Senin, 07 Februari 2011

Potret Kecil di Flyover

Segepok duit itu belum membuat Syahrul tersenyum, Selasa, 4 Januari. Matanya masih bergerak liar ke deretan mobil yang tertahan lampu merah. Berharap menemukan lambaian tangan. Namun tak ada yang memanggil. Ia mencoba menawarkan koran dagangannya dengan sisa suara siangnya. Itupun tak lagi terdengar nyata. Suara pengamen mengaburkannya.
Syahrul kecil tak putus asa. Kembali ia duduk di atas tumpukan koran berbungkus plastik seraya mengamati ribuan bintang yang mengintipnya dari kejauhan. Matanya penuh harap pada lampu merah berikutnya. 
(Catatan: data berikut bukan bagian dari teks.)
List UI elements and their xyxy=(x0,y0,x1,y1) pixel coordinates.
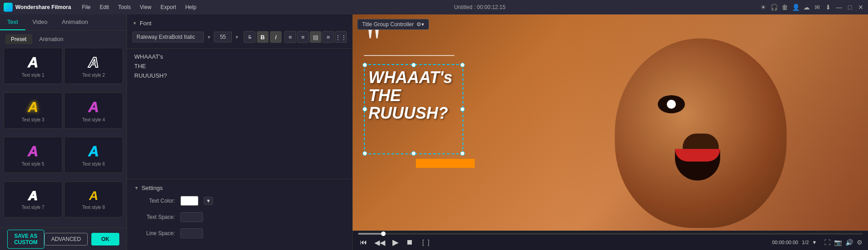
tab-video[interactable]: Video xyxy=(25,14,55,30)
align-right-button[interactable]: ≡ xyxy=(322,31,334,43)
stop-button[interactable]: ⏹ xyxy=(404,237,415,247)
style-item-7[interactable]: A Text style 7 xyxy=(4,181,62,218)
title-group-label: Title Group Controller xyxy=(362,21,414,28)
style-letter-1: A xyxy=(28,54,38,71)
fullscreen-icon[interactable]: ⛶ xyxy=(824,239,830,246)
font-family-select[interactable]: Raleway ExtraBold Italic xyxy=(132,32,204,42)
menu-file[interactable]: File xyxy=(78,2,94,12)
bracket-left-icon[interactable]: [ xyxy=(422,239,424,246)
maximize-button[interactable]: □ xyxy=(846,4,854,11)
style-item-5[interactable]: A Text style 5 xyxy=(4,137,62,173)
line-space-label: Line Space: xyxy=(134,230,175,236)
style-label-8: Text style 8 xyxy=(82,205,105,210)
style-letter-2: A xyxy=(88,54,99,71)
window-controls: ☀ 🎧 🗑 👤 ☁ ✉ ⬇ — □ ✕ xyxy=(760,4,864,11)
style-label-2: Text style 2 xyxy=(82,73,105,78)
handle-bottom-left[interactable] xyxy=(363,151,367,156)
prev-frame-button[interactable]: ◀◀ xyxy=(373,237,387,248)
style-label-6: Text style 6 xyxy=(82,162,105,167)
trash-icon[interactable]: 🗑 xyxy=(781,4,788,11)
handle-left-mid[interactable] xyxy=(363,107,367,111)
text-color-swatch[interactable] xyxy=(180,196,198,206)
video-controls: ⏮ ◀◀ ▶ ⏹ [ ] 00:00:00:00 1/2 ▼ ⛶ 📷 🔊 ⚙ xyxy=(353,231,868,250)
font-dropdown-arrow: ▼ xyxy=(207,35,211,40)
style-letter-8: A xyxy=(89,189,98,203)
handle-top-left[interactable] xyxy=(363,63,367,67)
handle-right-mid[interactable] xyxy=(460,107,465,111)
style-item-1[interactable]: A Text style 1 xyxy=(4,48,62,84)
progress-fill xyxy=(358,233,383,235)
mail-icon[interactable]: ✉ xyxy=(814,4,821,11)
handle-top-mid[interactable] xyxy=(411,63,416,67)
align-left-button[interactable]: ≡ xyxy=(284,31,296,43)
align-justify-button[interactable]: ▤ xyxy=(310,31,321,43)
video-overlay-text-container: WHAAAT'sTHERUUUSH? xyxy=(365,65,462,126)
title-group-badge[interactable]: Title Group Controller ⚙▾ xyxy=(357,19,429,30)
media-icons: ⛶ 📷 🔊 ⚙ xyxy=(824,239,863,246)
bold-button[interactable]: B xyxy=(257,31,269,43)
top-line-decoration xyxy=(364,55,454,56)
align-full-button[interactable]: ⋮⋮ xyxy=(335,31,347,43)
video-background: " WHAAAT'sTHERUUUSH? xyxy=(353,14,868,231)
app-name: Wondershare Filmora xyxy=(15,4,71,10)
page-number: 1/2 xyxy=(802,240,809,245)
volume-icon[interactable]: 🔊 xyxy=(845,239,853,246)
video-overlay-text: WHAAAT'sTHERUUUSH? xyxy=(368,69,459,122)
save-as-custom-button[interactable]: SAVE AS CUSTOM xyxy=(7,230,44,249)
page-dropdown[interactable]: ▼ xyxy=(812,240,817,245)
bracket-right-icon[interactable]: ] xyxy=(428,239,429,246)
text-space-label: Text Space: xyxy=(134,214,175,220)
right-panel: Title Group Controller ⚙▾ " xyxy=(353,14,868,250)
bottom-bar: SAVE AS CUSTOM ADVANCED OK xyxy=(0,227,127,250)
text-space-input[interactable]: 0 xyxy=(180,212,203,222)
menu-export[interactable]: Export xyxy=(157,2,180,12)
top-tabs: Text Video Animation xyxy=(0,14,127,31)
style-item-3[interactable]: A Text style 3 xyxy=(4,93,62,129)
font-size-input[interactable] xyxy=(214,32,232,42)
progress-dot[interactable] xyxy=(381,231,386,236)
close-button[interactable]: ✕ xyxy=(857,4,864,11)
style-item-8[interactable]: A Text style 8 xyxy=(64,181,123,218)
menu-tools[interactable]: Tools xyxy=(114,2,134,12)
handle-bottom-mid[interactable] xyxy=(411,151,416,156)
sub-tab-preset[interactable]: Preset xyxy=(5,34,32,44)
advanced-button[interactable]: ADVANCED xyxy=(44,233,88,245)
headphone-icon[interactable]: 🎧 xyxy=(770,4,778,11)
style-letter-7: A xyxy=(28,189,38,203)
style-label-7: Text style 7 xyxy=(22,205,44,210)
brightness-icon[interactable]: ☀ xyxy=(760,4,767,11)
progress-bar[interactable] xyxy=(358,233,863,235)
style-item-6[interactable]: A Text style 6 xyxy=(64,137,123,173)
line-space-input[interactable]: 0 xyxy=(180,228,203,238)
text-selection-box[interactable]: WHAAAT'sTHERUUUSH? xyxy=(364,64,463,154)
menu-edit[interactable]: Edit xyxy=(96,2,113,12)
sub-tab-animation[interactable]: Animation xyxy=(34,34,69,44)
handle-top-right[interactable] xyxy=(460,63,465,67)
user-icon[interactable]: 👤 xyxy=(792,4,799,11)
download-icon[interactable]: ⬇ xyxy=(825,4,832,11)
ok-button[interactable]: OK xyxy=(91,233,119,245)
settings-icon[interactable]: ⚙ xyxy=(857,239,863,246)
tab-animation[interactable]: Animation xyxy=(55,14,95,30)
handle-bottom-right[interactable] xyxy=(460,151,465,156)
style-item-2[interactable]: A Text style 2 xyxy=(64,48,123,84)
align-center-button[interactable]: ≡ xyxy=(297,31,309,43)
style-item-4[interactable]: A Text style 4 xyxy=(64,93,123,129)
rewind-button[interactable]: ⏮ xyxy=(358,237,369,247)
font-controls: Raleway ExtraBold Italic ▼ ▼ S̶ B I ≡ ≡ … xyxy=(132,31,347,43)
italic-button[interactable]: I xyxy=(270,31,282,43)
right-controls: [ ] xyxy=(422,239,429,246)
cloud-icon[interactable]: ☁ xyxy=(803,4,810,11)
tab-text[interactable]: Text xyxy=(0,14,25,30)
menu-view[interactable]: View xyxy=(136,2,155,12)
menu-help[interactable]: Help xyxy=(182,2,200,12)
color-dropdown-arrow[interactable]: ▼ xyxy=(204,197,213,205)
strikethrough-button[interactable]: S̶ xyxy=(244,31,255,43)
settings-chevron-icon: ▼ xyxy=(134,185,139,190)
play-button[interactable]: ▶ xyxy=(391,236,401,248)
text-preview-area[interactable]: WHAAAT's THE RUUUUSH? xyxy=(127,49,352,179)
screenshot-icon[interactable]: 📷 xyxy=(834,239,842,246)
text-space-row: Text Space: 0 xyxy=(134,212,345,222)
video-preview: Title Group Controller ⚙▾ " xyxy=(353,14,868,231)
minimize-button[interactable]: — xyxy=(835,4,843,11)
Hampir setahun Syahrul berlangganan malam di jalan layang. Sejak diresmikan Presiden negeri ini, 26 Januari 2010 silam, ia dan ibunya sudah di sana. Usianya baru delapan tahun. Belum berbeda jauh dengan usia jalan layang ini. Meski lambungnya tak teratur menerima makanan, tubuh Syahrul yang malam itu berbungkus kaos oblong biru, terlihat berisi. Hanya kulitnya tampak lebih gelap lantaran terik siang acap membakarnya.
Syahrul satu dari belasan anak yang berjuang untuk hidup di sekitar jalan layang yang tahun lalu masih lebih dikenal dengan kilo empat. Mereka beradu nasib dengan penjaja koran remaja dan dewasa lainnya. Tak pasti masa depan di benak Syahrul kecil. Sebab ketika pagi dan bocah sebayanya sedang di ruang kelas bersama lembaran diktatnya, ia malah sibuk berlarian menggapai tangan-tangan yang memegang lembaran duit seribuan.*********
Mata pria itu menuntun hatinya menghitung dengan pelan kerupuk yang tergantung di gerobak becaknya.  Siang telah berlalu. Hari ini cukup. Begitu yang muncul dalam pikirannya. Lembar-lembar duit telah tersusun di saku depannya. Hari itu, Rabu, 5 Januari dan Dg Baso sudah amat senang. Di benaknya kini terbayang makanan lesat yang disajikan istrinya yang menungguinya bersama anak-anaknya di rumah mereka di Jl Maccini. Itu seperti hari-hari sebelumnya. Tatkala pulang, anak istrinya akan menyambutnya. Si Ina, istrinya akan langsung mengambil gerobak becaknya, memarkirnya di samping rumah seraya mengambil tempat es, dan toples yang masih berisi sisa campuran es. Lalu membawanya ke dapur. Dibersihkan dengan air, untuk persiapan berjualan esok hari oleh sang suami tercinta.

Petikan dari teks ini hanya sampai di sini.